The diagnostic booths seem to be a key feature. They are like little islands in the room, where people can feel at home, sit down, and get on with the diagnosis. What made you go for this innovation?

Roland Eggenschwiler: The dialogue between customers and the service team is critical. We use it to underscore the skill of our personnel and create the necessary trust. Rather provocatively, Emanuel Probst once said the diagnostic process reminded him of the situation in a courtroom, where the accused is obliged to stand up in the dock for judgment and sentencing. His comparison made us think, and we decided to make it possible for customers and our employees to carry out the diagnostic process sitting down.

Manuel Candio: It really was quite a hard nut to crack. The actual troubleshooting process had to be ergonomic, practical and logical for the benefit of our service specialists. At the same time, it needed to be natural and genuine, to create an atmosphere in which everyone could feel at home. The shape and height of the table are also decisive to the outcome. We therefore built a full-scale model so that we could imagine everything and engage in role play to optimize the procedures. It was extremely helpful.

Roland Eggenschwiler: In the end, we decided to use round table, which has no front and back. Customers are not spectators but directly involved in what happens.
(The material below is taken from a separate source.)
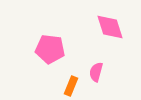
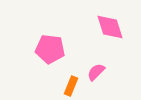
pink semicircle: rotated 30 degrees clockwise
We offer them coffee, which creates a more relaxed atmosphere, and only then move onto the actual diagnosis. The customer, the machine and the JURA specialist form a trio, meeting on equal terms. That promotes constructive dialogue. It also enables us to give the client important tips and information on topics as diverse as water quality or care and maintenance of the machine. 

The image of the hospitality area is one of customers’ machines standing on service trolleys. What does that signify?
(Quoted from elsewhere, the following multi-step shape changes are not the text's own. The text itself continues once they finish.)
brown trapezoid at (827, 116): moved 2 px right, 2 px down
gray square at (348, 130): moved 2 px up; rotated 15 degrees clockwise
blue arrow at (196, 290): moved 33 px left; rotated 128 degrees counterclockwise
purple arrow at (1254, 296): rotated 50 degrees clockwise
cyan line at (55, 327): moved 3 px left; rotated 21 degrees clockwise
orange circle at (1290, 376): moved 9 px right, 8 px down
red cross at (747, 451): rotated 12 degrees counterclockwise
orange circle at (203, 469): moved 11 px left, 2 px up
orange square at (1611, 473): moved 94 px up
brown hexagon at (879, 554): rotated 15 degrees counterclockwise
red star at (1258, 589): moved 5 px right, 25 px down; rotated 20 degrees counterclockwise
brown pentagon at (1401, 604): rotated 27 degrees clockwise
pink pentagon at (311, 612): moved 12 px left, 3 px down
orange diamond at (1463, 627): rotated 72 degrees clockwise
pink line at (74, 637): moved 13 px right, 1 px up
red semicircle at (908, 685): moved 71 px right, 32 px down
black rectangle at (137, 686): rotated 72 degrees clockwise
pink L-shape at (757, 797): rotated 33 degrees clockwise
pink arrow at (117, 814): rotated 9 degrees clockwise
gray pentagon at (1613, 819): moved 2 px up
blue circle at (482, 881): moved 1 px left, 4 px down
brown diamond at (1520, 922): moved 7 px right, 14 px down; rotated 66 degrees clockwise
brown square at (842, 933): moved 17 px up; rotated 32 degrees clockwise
Roland Eggenschwiler: The practical benefit for us is the ease of moving the appliances and all accessories smoothly from one stop to the next. 

Manuel Candio: But it’s also symbolic. It tells the customer: ‘Your machine is now safely in our hands, and we’re going to make sure that when you get it back, it will be like new.’ 

 

 

 

 

‘The people who work in the Service Centre are seasoned specialists. Making a show, so to speak, of the repaired machines is a form of appreciation of their work.’
Manuel Candio

Another striking feature is the shelf on which machines are placed after servicing to await collection. What’s the thinking behind this? 

Manuel Candio: The people who work in the Service Centre are seasoned specialists. They focus exclusively on JURA bean-to-cup machines and have worked for the company for an average of 20 years. This makes them the world authorities on the subject. Making a show, so to speak, of the repaired machines is a form of appreciation of their work. 

Roland Eggenschwiler: At the same time, we send a signal to the outside world that we are proud of the work we do. And we’re happy if our customers can continue to enjoy superb coffee from JURA bean-to-cup machines. Seeing their own appliances on the shelf should whet our customers’ appetite for perfect coffee specialities. 

A hospitality area like the new one in our Glass Service Centre is clearly not an off-the-peg solution. How did you turn the plans and drawings into reality?

Manuel Candio: First of all, I’d like to express my warmest thanks to the staff in JURA’s workshops and electrical department. It was their creativity, flair, experience and skill that paved the way to feasible solutions and made all the special effects possible. Then there were all the external partners, who demonstrated enormous attention to detail in turning our ideas into reality. And, when I say ‘our ideas,’ I’m including also our team Ronald Büttler, Frank Bosshard and Michela Pestoni.

Roland Eggenschwiler:  It’s fascinating how so many specialists from an enormous range of disciplines can be involved in a project like this. Overall, the design-and-build stage took around a year. It was an immensely busy time. The valuable inputs of our staff at service reception, Manuel’s team, our internal experts and our fantastic external partners have resulted in something that sets entirely new standards. Now we can offer the finest hospitality in our sector. Thank you to all concerned.